Poets in the Bookshop

 

Reading from Changeling for the first time in Wales, Clare Pollard kicked off the first half of her 40 minute reading with Still Life, a poem written while she was in Sixth Form and the only poem to be read from her first collection, published (like each of her four collections, by Bloodaxe) when she was just 19. That debut book, Heavy-Petting Zoo, was all she had to read from the last time she read at the Dylan Thomas Centre. Her second and third book didn’t get much of a look-in either at the Poets in the Bookshop event (an event which no longer takes place in the bookshop, though luckily the poets still take part) with a poem based on her travel diaries and a few about her late father written while he was ill making up their contribution.

Poets in the Bookshop Clare Pollard review
Poets in the Bookshop
Clare Pollard
Dylan Thomas Centre

The rest of the reading was all about Changeling (Bloodaxe, 2011), a Poetry Book Society Recommendation, a book of ballads and faeries and East London and Lancashire. The first poem read from the book, ‘Waiting for the Kettle to Boil, Lancashire’ brought its title into play:

I was the changeling daughter

you never understood

spurning your lips and lads

for libraries and la-di-dah,

 

Considering her fidelity to poetry at this time, presumably her teens, the image is effortlessly conceived. Previously known as a confessional poet, and having once been dubbed the chick lit of poetry (which, she told us, smiling, between poems, she wasn’t having), she shrugs off these tags with the remaining poems, starting with a panther, ravens and the spooky Pendle Hill, known for its historical associations with witchcraft. The first half ended, after a few sonnets, one set in Sainsbury’s, with Changeling’s opener, ‘Tam Lin’s Wife’, based on the Celtic ballad of Tam Lin. In Clare Pollard’s version, Tam Lin has been fated to be cursed. Throughout the night, while he sleeps, he will transform into everything his dream-world can conjure up, a lynx, a wicker-man, and if his wife stops holding him before he wakes in the daylight she will lose him forever; a metaphor for marriage for the happily married Pollard. Pollard started this poem slowly but soon sped up and failed to slow down again for the beautiful last line ‘and love has no conditions. None.’ But still, this poem is one of the collection’s highlights.

As Clare Pollard continued after the interval, the sky grew dark over Swansea Marina, just visible through the huge windows, an atmospheric addition to the entertainingly peculiar, ‘Bearded Lady Miss Lupin’, the eponymous member of a freak show, straight out of a Darren Shan novel, who challenges her anomalous status: she may be different but she makes we the audience want what we most fear.

Next year will see the publication of Pollard’s translation of Ovid’s Heroides, again to be published by Bloodaxe.
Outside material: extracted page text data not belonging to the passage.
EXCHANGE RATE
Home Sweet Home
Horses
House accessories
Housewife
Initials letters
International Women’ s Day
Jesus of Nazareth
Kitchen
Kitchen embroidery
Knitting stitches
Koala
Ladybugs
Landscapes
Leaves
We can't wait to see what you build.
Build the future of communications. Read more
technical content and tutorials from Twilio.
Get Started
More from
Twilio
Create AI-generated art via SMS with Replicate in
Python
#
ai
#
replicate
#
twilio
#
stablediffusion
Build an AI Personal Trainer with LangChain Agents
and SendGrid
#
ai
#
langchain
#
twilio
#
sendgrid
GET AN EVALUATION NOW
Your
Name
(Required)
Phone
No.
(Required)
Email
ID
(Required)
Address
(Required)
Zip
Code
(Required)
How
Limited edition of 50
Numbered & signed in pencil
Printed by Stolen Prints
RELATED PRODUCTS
Although we didn’t get a sample, we did get to hear a literal translation of a poem by Agnieszka Wolny-Hamkalo, a Polish poet who is almost the same age as Pollard and whose first book was also published when she was 19. The poem was runner-up in MPT’s Modern Poetry in Translation 2011 competition and can be read on their website.
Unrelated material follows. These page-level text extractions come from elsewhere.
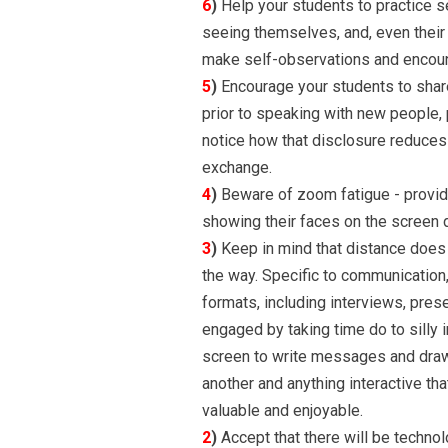
6
)
Help your students to practice s
seeing themselves, and, even their s
make self-observations and encount
5
)
Encourage your students to share
prior to speaking with new people, pr
notice how that disclosure reduces
exchange.
4
)
Beware of zoom fatigue - provide
showing their faces on the screen 
3
)
Keep in mind that distance does 
the way. Specific to communication, 
formats, including interviews, pres
engaged by taking time do to silly in
screen to write messages and draw 
another and anything interactive 
valuable and enjoyable.
2
)
Accept that there will be technol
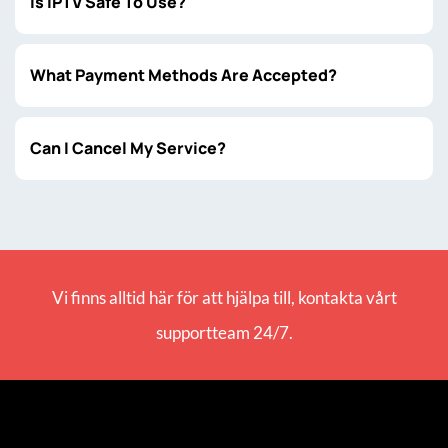
Is IPTV Safe To Use?
What Payment Methods Are Accepted?
Can I Cancel My Service?
Vi finns alltid här för att hjälpa till, kontakta vårt
supportteam 24/7.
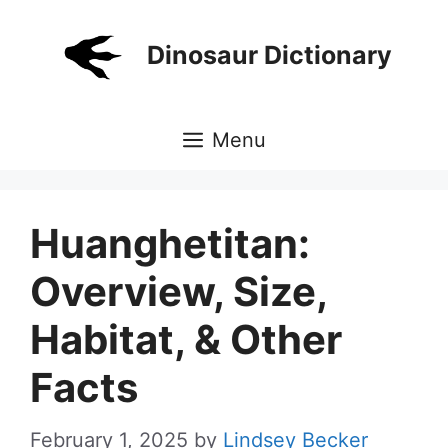
Skip
to
Dinosaur Dictionary
content
Menu
Huanghetitan:
Overview, Size,
Habitat, & Other
Facts
February 1, 2025
by
Lindsey Becker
After a few so-so political poems, Pollard finished the evening with ‘The Caravan’, a meaty romantic poem that also closes Changeling. Although Changeling’s opening poem is a ballad, though not in the traditional form of a ballad (and all the better for it), similarities can be found in ‘The Caravan’, especially, satisfyingly, in the last few lines:

and if you were a rabbit I would not want you tame,

but would watch you gambolling through the bracken,

though there is dark meat packed around your ribs,

and the hawk hangs in the skies.

 

Upcoming events at the Dylan Thomas Centre include Jon Gower’s book launch (April 12th) and Lynne Rees as the next Poet in the Bookshop (April 26th).